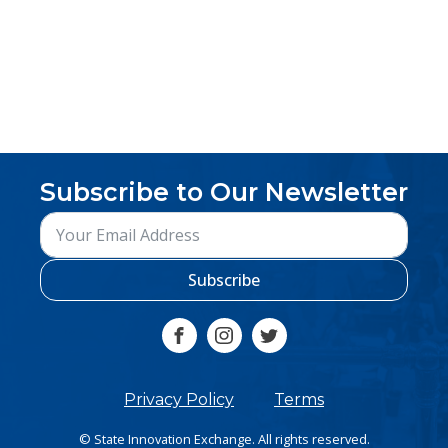
Subscribe to Our Newsletter
Subscribe
Privacy Policy
Terms
© State Innovation Exchange. All rights reserved.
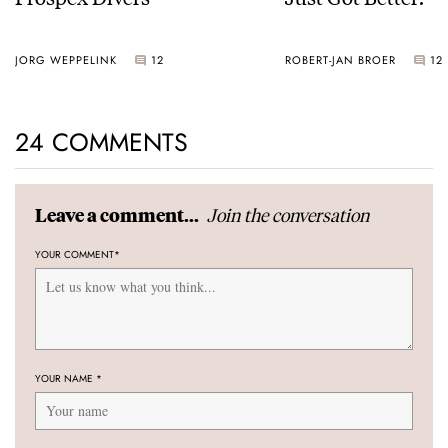
JORG WEPPELINK
12
ROBERT-JAN BROER
12
24 COMMENTS
Join the conversation
Leave a comment...
YOUR COMMENT
*
YOUR NAME
*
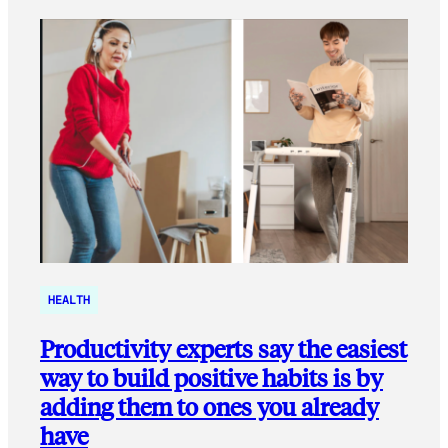
HEALTH
Productivity experts say the easiest
way to build positive habits is by
adding them to ones you already
have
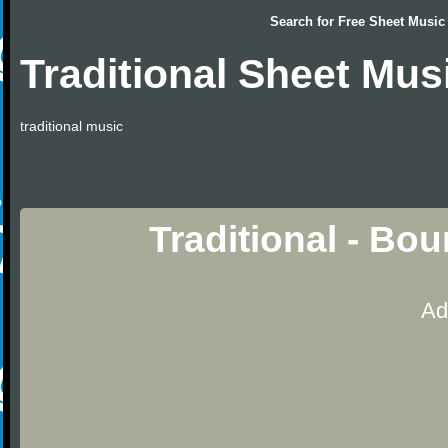
Search for
Free Sheet Music
Traditional Sheet Mus
traditional music
Traditional - Bo
Ad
* * *
### TASK INSTRUCTIONS
If a line in the records contains the string "Sheet", include it in the count; report that count alone.

### ANSWER SECTION
2